**Supplied information**

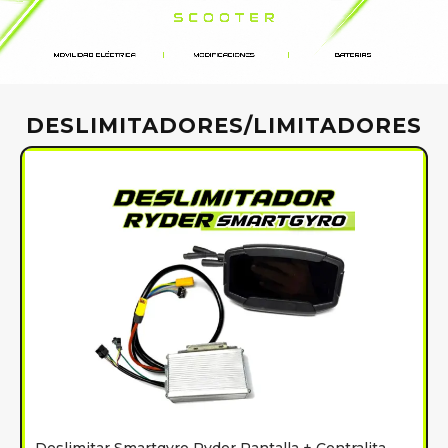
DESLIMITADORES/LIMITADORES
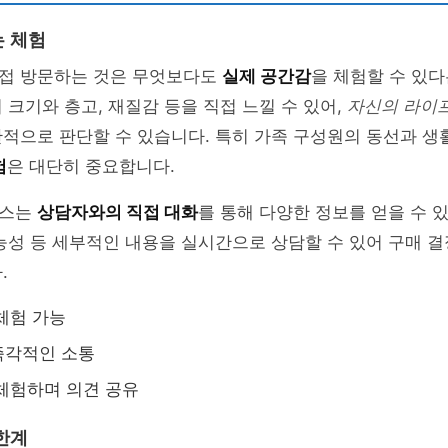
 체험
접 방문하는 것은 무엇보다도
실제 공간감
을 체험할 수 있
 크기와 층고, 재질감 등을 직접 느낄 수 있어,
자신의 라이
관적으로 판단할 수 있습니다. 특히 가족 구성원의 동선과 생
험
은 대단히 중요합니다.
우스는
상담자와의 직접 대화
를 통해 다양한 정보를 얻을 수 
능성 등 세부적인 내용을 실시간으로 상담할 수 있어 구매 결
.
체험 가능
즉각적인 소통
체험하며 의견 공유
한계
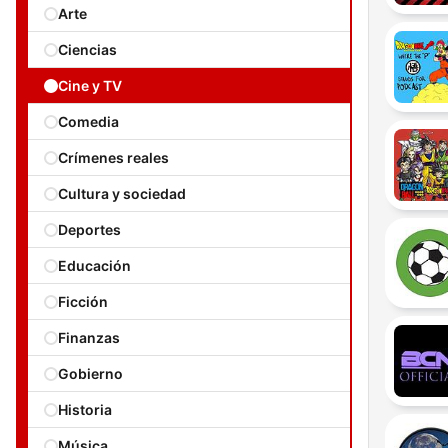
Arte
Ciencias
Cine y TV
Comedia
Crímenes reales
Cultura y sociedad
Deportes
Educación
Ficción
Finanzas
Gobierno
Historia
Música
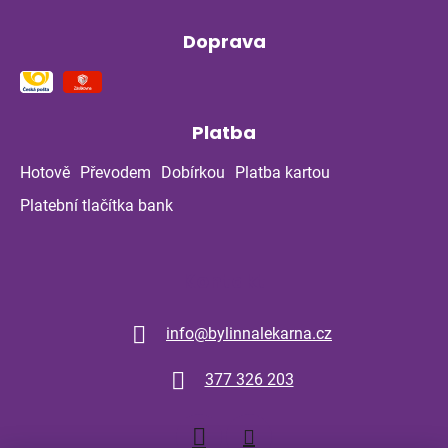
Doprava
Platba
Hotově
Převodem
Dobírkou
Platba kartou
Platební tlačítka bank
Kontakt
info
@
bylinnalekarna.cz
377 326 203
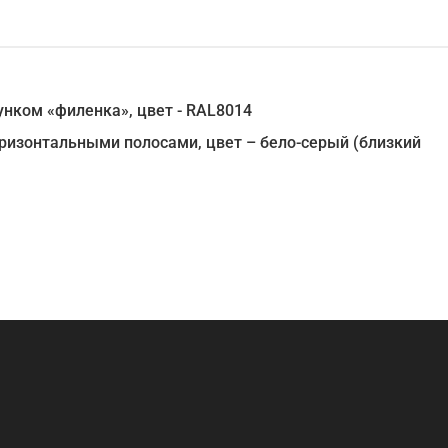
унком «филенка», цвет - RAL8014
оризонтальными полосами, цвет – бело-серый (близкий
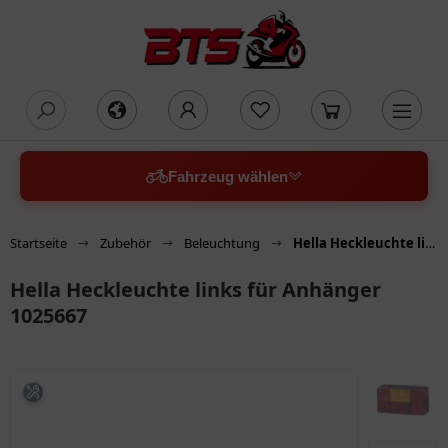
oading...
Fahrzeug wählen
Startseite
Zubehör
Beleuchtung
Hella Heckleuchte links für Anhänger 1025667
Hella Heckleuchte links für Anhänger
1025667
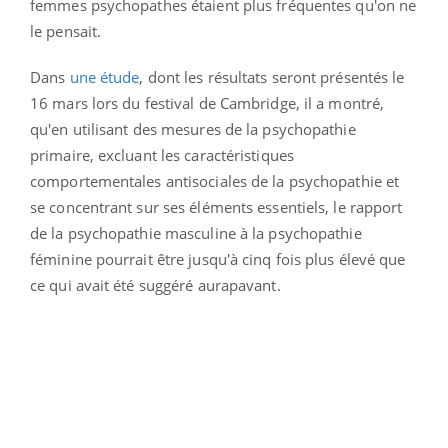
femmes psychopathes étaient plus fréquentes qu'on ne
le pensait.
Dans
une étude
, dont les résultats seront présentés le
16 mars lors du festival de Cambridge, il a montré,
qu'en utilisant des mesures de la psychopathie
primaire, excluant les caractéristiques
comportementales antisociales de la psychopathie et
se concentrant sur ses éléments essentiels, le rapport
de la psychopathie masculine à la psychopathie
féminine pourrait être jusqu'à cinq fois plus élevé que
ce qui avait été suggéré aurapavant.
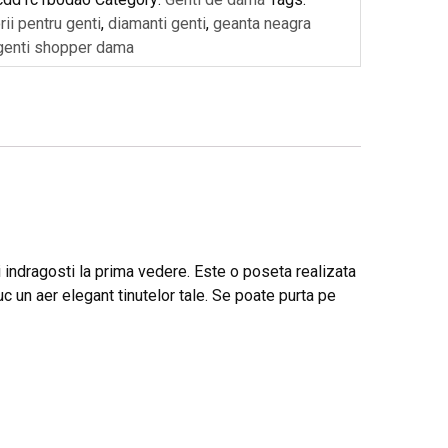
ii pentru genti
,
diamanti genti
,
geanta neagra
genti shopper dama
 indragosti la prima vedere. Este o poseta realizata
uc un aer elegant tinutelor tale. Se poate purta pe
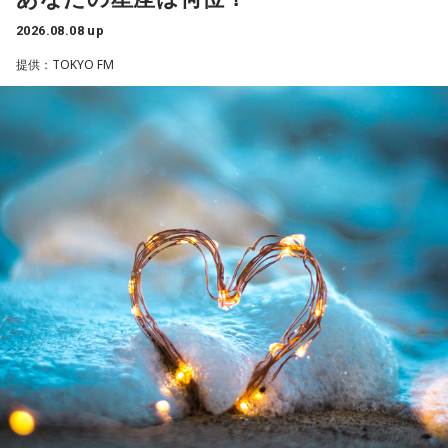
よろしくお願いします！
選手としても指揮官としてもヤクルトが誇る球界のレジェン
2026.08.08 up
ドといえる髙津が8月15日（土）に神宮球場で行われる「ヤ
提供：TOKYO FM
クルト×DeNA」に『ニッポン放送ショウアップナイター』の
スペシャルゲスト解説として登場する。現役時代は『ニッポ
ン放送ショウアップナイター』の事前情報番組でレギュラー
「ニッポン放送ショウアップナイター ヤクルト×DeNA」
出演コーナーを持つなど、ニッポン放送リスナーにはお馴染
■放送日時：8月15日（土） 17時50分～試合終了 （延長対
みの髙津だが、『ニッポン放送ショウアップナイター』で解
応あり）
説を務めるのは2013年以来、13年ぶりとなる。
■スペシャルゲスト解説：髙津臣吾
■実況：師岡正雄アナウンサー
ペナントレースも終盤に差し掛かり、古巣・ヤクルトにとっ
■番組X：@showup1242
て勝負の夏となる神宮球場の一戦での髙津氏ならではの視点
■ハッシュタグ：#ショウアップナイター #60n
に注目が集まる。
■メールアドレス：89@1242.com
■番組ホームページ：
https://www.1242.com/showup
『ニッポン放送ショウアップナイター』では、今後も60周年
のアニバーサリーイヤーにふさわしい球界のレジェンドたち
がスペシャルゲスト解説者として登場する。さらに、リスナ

**What you will do**
In your copy, omit the pictures and restate every line of the data word for word.

**Answer to this problem**
DESLIMITADORES/LIMITADORES
 체험
접 방문하는 것은 무엇보다도
실제 공간감
을 체험할 수 있
 크기와 층고, 재질감 등을 직접 느낄 수 있어,
자신의 라이
관적으로 판단할 수 있습니다. 특히 가족 구성원의 동선과 생
험
은 대단히 중요합니다.
우스는
상담자와의 직접 대화
를 통해 다양한 정보를 얻을 수 
능성 등 세부적인 내용을 실시간으로 상담할 수 있어 구매 결
.
체험 가능
즉각적인 소통
체험하며 의견 공유
한계
Arte
Ciencias
Cine y TV
Comedia
Crímenes reales
Cultura y sociedad
Deportes
Educación
Ficción
Finanzas
Gobierno
Historia
Música
Doprava
Platba
Hotově
Převodem
Dobírkou
Platba kartou
Platební tlačítka bank
Kontakt
info
@
bylinnalekarna.cz
377 326 203
унком «филенка», цвет - RAL8014
оризонтальными полосами, цвет – бело-серый (близкий
oading...
Fahrzeug wählen
Startseite
Zubehör
Beleuchtung
Hella Heckleuchte links für Anhänger 1025667
Hella Heckleuchte links für Anhänger
1025667
femmes psychopathes étaient plus fréquentes qu'on ne
le pensait.
Dans
une étude
, dont les résultats seront présentés le
16 mars lors du festival de Cambridge, il a montré,
qu'en utilisant des mesures de la psychopathie
primaire, excluant les caractéristiques
comportementales antisociales de la psychopathie et
se concentrant sur ses éléments essentiels, le rapport
de la psychopathie masculine à la psychopathie
féminine pourrait être jusqu'à cinq fois plus élevé que
ce qui avait été suggéré aurapavant.
ii pentru genti
,
diamanti genti
,
geanta neagra
genti shopper dama
 indragosti la prima vedere. Este o poseta realizata
uc un aer elegant tinutelor tale. Se poate purta pe
よろしくお願いします！
選手としても指揮官としてもヤクルトが誇る球界のレジェン
2026.08.08 up
ドといえる髙津が8月15日（土）に神宮球場で行われる「ヤ
提供：TOKYO FM
クルト×DeNA」に『ニッポン放送ショウアップナイター』の
スペシャルゲスト解説として登場する。現役時代は『ニッポ
ン放送ショウアップナイター』の事前情報番組でレギュラー
「ニッポン放送ショウアップナイター ヤクルト×DeNA」
出演コーナーを持つなど、ニッポン放送リスナーにはお馴染
■放送日時：8月15日（土） 17時50分～試合終了 （延長対
みの髙津だが、『ニッポン放送ショウアップナイター』で解
応あり）
説を務めるのは2013年以来、13年ぶりとなる。
■スペシャルゲスト解説：髙津臣吾
■実況：師岡正雄アナウンサー
ペナントレースも終盤に差し掛かり、古巣・ヤクルトにとっ
■番組X：@showup1242
て勝負の夏となる神宮球場の一戦での髙津氏ならではの視点
■ハッシュタグ：#ショウアップナイター #60n
に注目が集まる。
■メールアドレス：89@1242.com
■番組ホームページ：
https://www.1242.com/showup
『ニッポン放送ショウアップナイター』では、今後も60周年
のアニバーサリーイヤーにふさわしい球界のレジェンドたち
がスペシャルゲスト解説者として登場する。さらに、リスナ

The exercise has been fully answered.